CrystaLLM has been evaluated on the Perov-5, Carbon-24, MP-20 and MPTS-52 benchmarks. This document describes how to reproduce the benchmark evaluation experiments described in the paper. The Perov-5, Carbon-24 and MP-20 datasets are from the CDVAE repository, while the MPTS-52 dataset is from the DiffCSP repository.
To assess CrystaLLM on a benchmark, a sequence of steps is required to:
- pre-process the original benchmark dataset
- tokenize the pre-processed CIF files
- train the model
- generate CIF files
- post-process the generated CIF files
- compute the benchmark metrics.
Below, we will provide instructions using the Perov-5 benchmark as an example.
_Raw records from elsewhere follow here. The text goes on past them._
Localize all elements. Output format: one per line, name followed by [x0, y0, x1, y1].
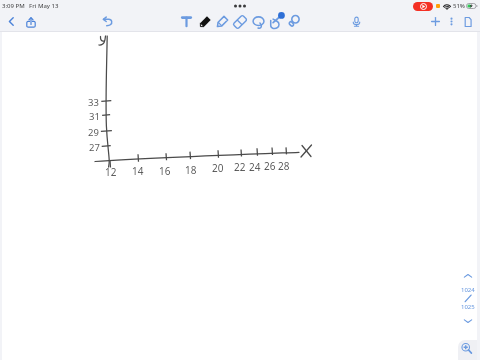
button[interactable]: Add	[429, 15, 442, 28]
button[interactable]: Next page	[461, 314, 475, 328]
button[interactable]: Pages	[461, 15, 475, 29]
staticText: 27	[89, 141, 100, 154]
staticText: 3:09 PM	[2, 2, 25, 10]
button[interactable]: Zoom	[458, 340, 477, 360]
button[interactable]: Magnifier tool	[286, 14, 301, 29]
button[interactable]: Pen tool	[196, 13, 214, 31]
staticText: 18	[185, 163, 197, 177]
button[interactable]: Previous page	[461, 269, 475, 283]
staticText: 1024	[461, 286, 475, 294]
button[interactable]: Select tool	[268, 13, 285, 30]
staticText: Fri May 13	[29, 2, 59, 10]
staticText: 28	[278, 159, 290, 173]
staticText: 29	[88, 126, 99, 139]
button[interactable]: Eraser tool	[231, 13, 249, 31]
staticText: 26	[264, 159, 276, 173]
staticText: 22	[234, 160, 246, 174]
staticText: 33	[88, 96, 99, 109]
button[interactable]: Text tool	[180, 15, 193, 28]
staticText: 14	[132, 164, 144, 178]
button[interactable]: Undo	[101, 15, 114, 28]
button[interactable]: More options	[446, 16, 457, 27]
button[interactable]: Highlighter tool	[213, 13, 231, 31]
button[interactable]: Microphone	[350, 15, 363, 28]
button[interactable]: Share	[24, 15, 38, 29]
staticText: 51%	[453, 2, 465, 10]
staticText: 12	[105, 165, 117, 179]
button[interactable]: Back	[5, 15, 18, 28]
staticText: 16	[159, 164, 171, 178]
staticText: 31	[89, 110, 100, 123]
staticText: 24	[249, 160, 261, 174]
staticText: 20	[212, 161, 224, 175]
staticText: 1025	[461, 303, 475, 311]
button[interactable]: Lasso tool	[251, 14, 267, 30]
Prepare the benchmark CSV files:
python bin/prepare_csv_benchmark.py resources/benchmarks/perov_5/train.csv perov_5_train_orig.tar.gz
python bin/prepare_csv_benchmark.py resources/benchmarks/perov_5/val.csv perov_5_val_orig.tar.gz
python bin/prepare_csv_benchmark.py resources/benchmarks/perov_5/test.csv perov_5_test_orig.tar.gz
Convert the .tar.gz files to .pkl.gz files for more efficient processing:
python bin/tar_to_pickle.py perov_5_train_orig.tar.gz perov_5_train_orig.pkl.gz
python bin/tar_to_pickle.py perov_5_val_orig.tar.gz perov_5_val_orig.pkl.gz
python bin/tar_to_pickle.py perov_5_test_orig.tar.gz perov_5_test_orig.pkl.gz
Pre-process the benchmark CIF files:
python bin/preprocess.py perov_5_train_orig.pkl.gz --out perov_5_train_prep.pkl.gz --workers 4
python bin/preprocess.py perov_5_val_orig.pkl.gz --out perov_5_val_prep.pkl.gz --workers 4
python bin/preprocess.py perov_5_test_orig.pkl.gz --out perov_5_test_prep.pkl.gz --workers 4
Tokenize the benchmark training and validation sets:
python bin/tokenize_cifs.py \
--train_fname perov_5_train_prep.pkl.gz \
--val_fname perov_5_val_prep.pkl.gz \
--out_dir tokens_perov_5/ \
--workers 4
Train a CrystaLLM model from scratch using only the benchmark training set:
python bin/train.py --config=config/crystallm_perov_5_small.yaml device=cuda dtype=float16
Generate the prompts from the CIF files of the test set:
python bin/make_prompts.py perov_5_test_prep.pkl.gz -o prompts_perov_5_test.tar.gz
Generate the CIF files, performing 20 generation attempts from each of the prompts:
python bin/generate_cifs.py \
--model crystallm_perov_5_small \
--prompts prompts_perov_5_test.tar.gz \
--out gen_perov_5_small_raw.tar.gz \
--device cuda \
--num-gens 20
Post-process the generated CIF files:
python bin/postprocess.py gen_perov_5_small_raw.tar.gz gen_perov_5_small.tar.gz
To compute the benchmark metrics using all available generations:
python bin/benchmark_metrics.py gen_perov_5_small.tar.gz perov_5_test_orig.tar.gz
To compute the benchmark metrics for the first generation attempt only (i.e. the n=1 case):
python bin/benchmark_metrics.py gen_perov_5_small.tar.gz perov_5_test_orig.tar.gz --num-gens 1
The benchmark_metrics.py
script will process the given collection of CIF files, and compare them to the original CIF
files. When all the processing is complete, the match rate and RMSE will be printed to the console.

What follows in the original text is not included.